「構成」の方法について(1)
田中 淳  

 私はある会合の席上、話し合われたことがらの中から、どうしても私の課題となってきて、心を去らないことがある。

 それは、ひとことでいうなら“構成とは何か”という問いである。桑沢デザイン研究所で、十年余も、学科目(実習科目)の名称として“構成”という名称を用いつづけられてきた。そして数年来この実習科目指導に当ってきている者として、私の問いかけは何としたことであろうか。もちろん、広辞苑をひけば字義はわかる気もする。

 “構成”とは「かまえつくること。くみたてること。こしらえること。構造。」と記るし、ついで「構成主義(Konstruktivismus ドイツ)1920年頃、ロシヤ、ドイツ、オランダなどに起った芸術上の傾向。

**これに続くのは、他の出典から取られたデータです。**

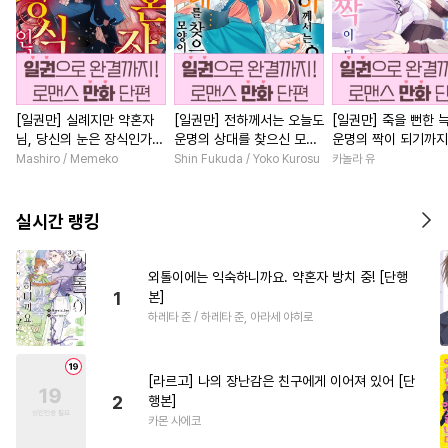
[일권만] 실례지만 약혼자
[일권만] 전하께서는 오늘도
[일권만] 죽을 뻔한 
님, 당신의 눈은 장식인가
운명의 상대를 찾으신 모양
운명의 짝이 되기까지
요? [단행본]
이네요 (웃음) [단행본]
본]
Mashiro / Memeko
Shin Fukuda / Yoko Kurosu
카놀라 유
실시간 랭킹
외톨이에는 익숙하니까요. 약혼자 방치 중! [단행
1
본]
하레타 준 / 하레타 준, 아라세 야히로
[라르고] 나의 장난감은 친구에게 이어져 있어 [단
2
행본]
카몬 사에코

主として機械的または幾何学的形態の合理的・合目的構成によって新たな美を創造しようとするもので、美術、建築の分野に起り、文学にも影響が及んだ。」と。さらに構成的心理学─についても言及している。

 しかし、私の問いはこれを読んでもいっこうに失せはしない。むしろ私は自分の教案の中にとり上げてきたオリエンテーションの時間のことに思い及ばずにはおれない。…私はまず黒板に向い、構成─と黙って書いて、学生たちの方に向き直る。
「私は、構成とはつくることだとおもう─」
と話しを運んで、この“つくること”は私の時間の中では次の4つのものだといって、また黒板に向って書く。

1. ともだちづくり かたちづくり
2. ことばづくり
3. なかまづくり
4. みかたづくり

「自分の手にするもの、自分の手で生れてくるもの、自分の中にあって現われいでくるもの、そうした材料、用具やイメージやアイデアや形や色とともだちとなることから出発してほしいとねがっている。その友だちとの対話が表現の形式をとるとき、それらがことばとなって力づけられ、そして同じワークをしている同志がなかま意識をもって創作にぶつかれると、もっとことばはたしかになるし、ひろがりも持てる。ここで、新しいみかたが新しい視野がひらけるのだ。このかたちづくりの実習は身じたく、道具支度、材料支度が無くては始まらない。サァそこで…」と続くのだ。

 しかし私は決してこの授業のオリエンテーションに満足してはいない。それが証拠に、こうして“構成”とは何なのかと、今自分に聞こうとしてきている。

 私のやってきている構成の実習指導が基礎デザイン教育という層で果して普遍的なものであり、方法的な、それこそ文字どおり“合理的”でありえているかどうか、私の問いかけはずっと以前からもあったことだ。むしろ学的に満足のゆく“指導”として、真に教育的でありえているか─こうした問いとして、内容のある答えを自分に向って投げつけているものであろう。

 デザイン教育という目的にむかって必ずや到達すべき道(ホドス・οδos)に従って(メタ・Μετα)行くこと:方法(Μεθοδοι)をこの私の“構成実習の指導”でとり得ているだろうか。いわゆる“構成学”として、デザイン教育という体系の中に、キチンと位置できるような知識と技術の体系づけを、果してどのように求めているだろう。さらにこういう場合の方法ということばは、とりもなおさず自分自身を律してゆく規範という意味をかねそなえてくることになろう。それは自律的であると同時に自由になる前提にもなるだろう。

 私の場合“構成”の方法として、また“構成学の方法”として、自分自身を律するときに、最も大切なことは、私は“つくる人”でなければ、つくること─“構成”はわかるハズがなく、常につくる人でいたいということである。

 ここで、私は漠然とではなく、問いかけに答えようとしている自分自身を発見しえたのである。